Thursday, November 26, 2009

The Right to Die

For a doctor the decision of what is right and moral for a patient, who is resting on their death-bed, can be one of the most difficult decisions of their lives. The patient’s body has began to be taken over by cancer and disease, as they look into the doctors eyes and beg them for death. Should the doctor help this person end their life? What would you do? In my opinion, I strongly believe in a terminally ill patents’ right to choose whether are not to seek assistants in ending their lives; this is why I support Organ’s Death with Dignity Act. On October 27, 1997, Oregon enacted this bill, which allows their terminally-ill citizens’ to end their lives through the voluntary self-administration of lethal medications, prescribed by a physician for that purpose. From the passage of this bill to 2008, “401 patients have used this act, 81.8 percent of these patients where suffering from malignant neoplasm.” I know that many people criticize these thoughts, as well as, this bill; but I know that it is moral better to end ones pain then to let someone live a life of pain and sadness.

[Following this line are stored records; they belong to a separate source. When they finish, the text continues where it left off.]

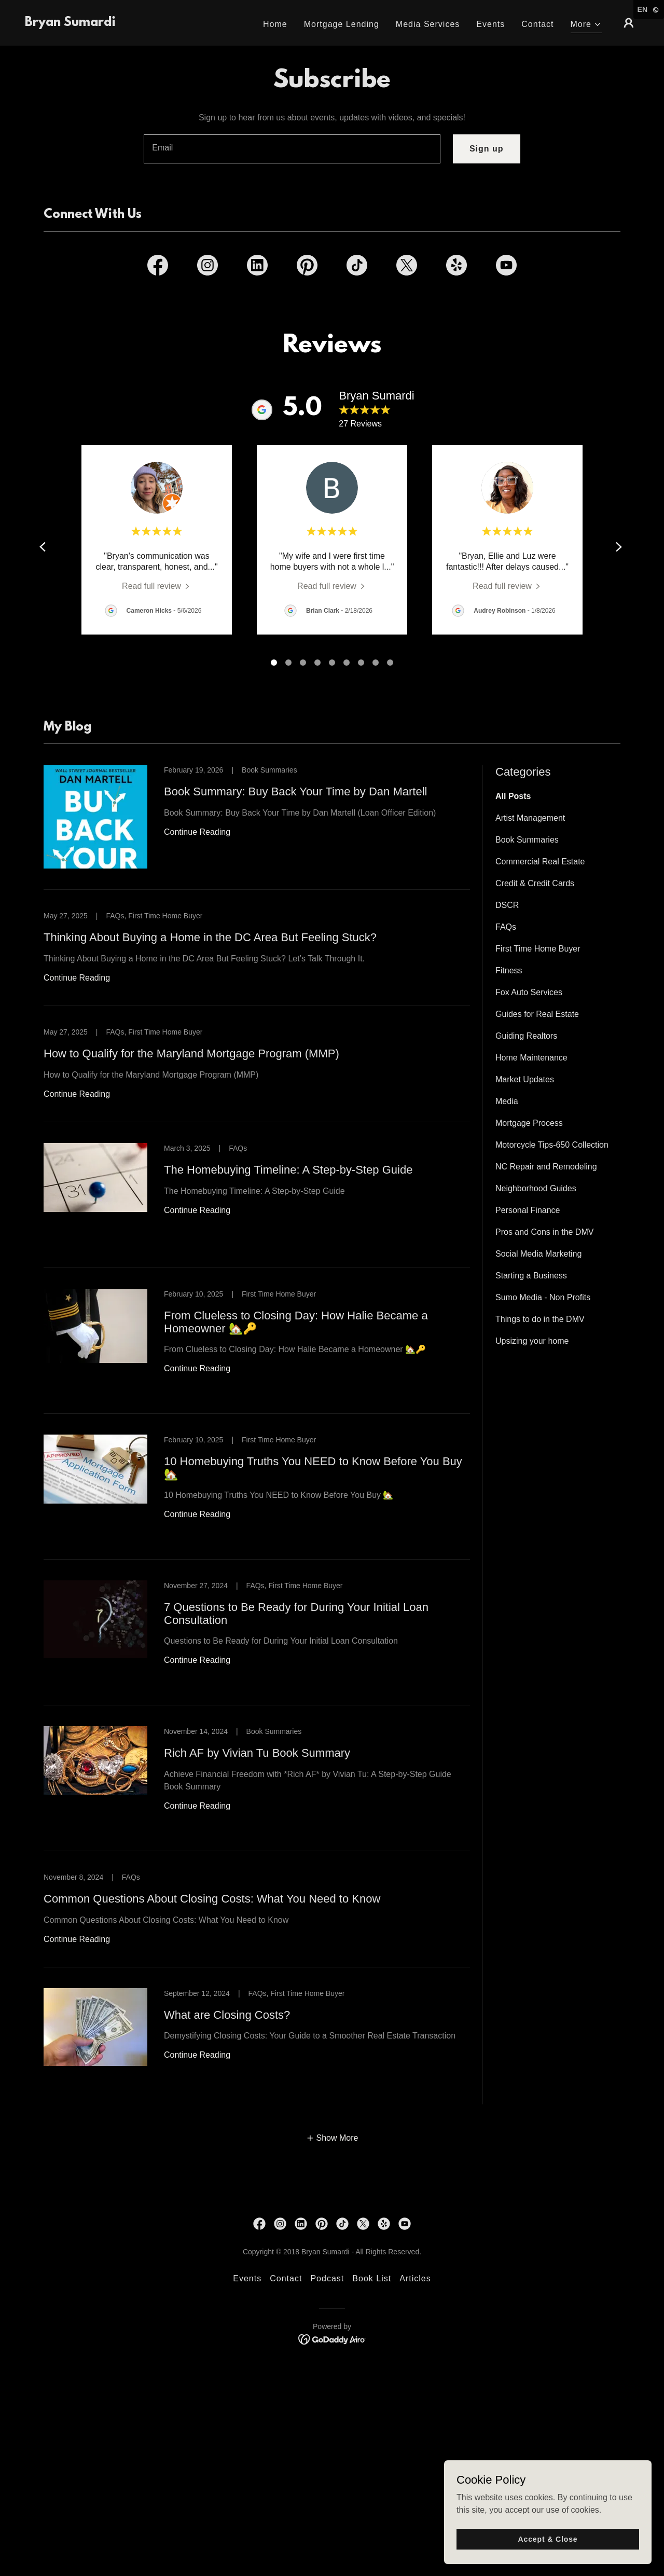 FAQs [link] (505, 926)
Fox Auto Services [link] (528, 992)
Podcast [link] (327, 2278)
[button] (586, 25)
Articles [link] (415, 2278)
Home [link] (275, 24)
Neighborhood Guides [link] (535, 1188)
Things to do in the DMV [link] (540, 1319)
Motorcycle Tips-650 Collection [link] (551, 1144)
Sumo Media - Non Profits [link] (542, 1297)
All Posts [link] (513, 796)
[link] (70, 23)
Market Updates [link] (524, 1079)
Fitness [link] (508, 970)
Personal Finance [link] (527, 1210)
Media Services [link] (428, 24)
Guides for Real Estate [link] (537, 1014)
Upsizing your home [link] (532, 1341)
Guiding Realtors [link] (526, 1035)
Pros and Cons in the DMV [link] (544, 1232)
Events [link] (490, 24)
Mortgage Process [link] (529, 1123)
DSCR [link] (507, 905)
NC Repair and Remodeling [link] (546, 1166)
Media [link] (506, 1101)
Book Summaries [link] (527, 839)
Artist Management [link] (530, 818)
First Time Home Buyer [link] (537, 948)
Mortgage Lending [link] (341, 24)
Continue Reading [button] (197, 832)
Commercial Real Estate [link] (540, 861)
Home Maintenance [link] (531, 1057)
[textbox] (292, 148)
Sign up (486, 148)
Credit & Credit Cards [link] (534, 883)
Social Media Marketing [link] (538, 1253)
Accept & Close (547, 2538)
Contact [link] (537, 24)
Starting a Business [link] (531, 1275)
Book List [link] (371, 2278)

In 2006, Gorge W. Bush challenged this act, in the case of Gonzales v. Oregon; but later the case was upheld by the Supreme Court. In Gonzales v. Oregon, the Supreme Court ruled that the United States Attorney General could not enforce the Controlled Substance Act against physicians prescribing drugs for the assisted suicide of the terminally ill, as permitted by an Oregon law. I feel that the Death with Dignity Act is an efficient and necessary bill. I also believe that the United States government should greatly consider creating a bill very similar to this one.
http://en.wikipedia.org/wiki/Oregon_Death_with_Dignity_Act

Friday, November 13, 2009

Death Penalty

I thought I knew exactly where I stood on the death penalty issue, but after reading Misty Day’s article, “Wrongfull Convictions...Death Penalty?,” I began to rethink my stance on the topic. Before reading this entry, I thought as Misty did, I had no problem with the death penalty. I strongly believed that if one person took the life from another than it is only fitting for the killer to be put to death. I never really thought about the fact that there is a huge possibility that there may have been false evidence presented, at some point, during the investigations, leading the suspect to wrongfully be convicted. As Misty did, I too, researched the case of Todd Willingham, who was executed in 2004 based off faulty evidence. I knew our government was corrupt, but I never knew that Governor Perry was corrupt enough to deliberately replace a chairman of the Texas Forensic Science Commission, because he was going to "expose" what really happened. This is completely wrong! So now we come back to the question of whether or not the death penalty in right? Truly, I am now more confused than when I began my research. All I know is that I want the true murders to be served the death penalty, but only if the convicted has been severed a completely fair trial and there is solid evidence of their wrong doings.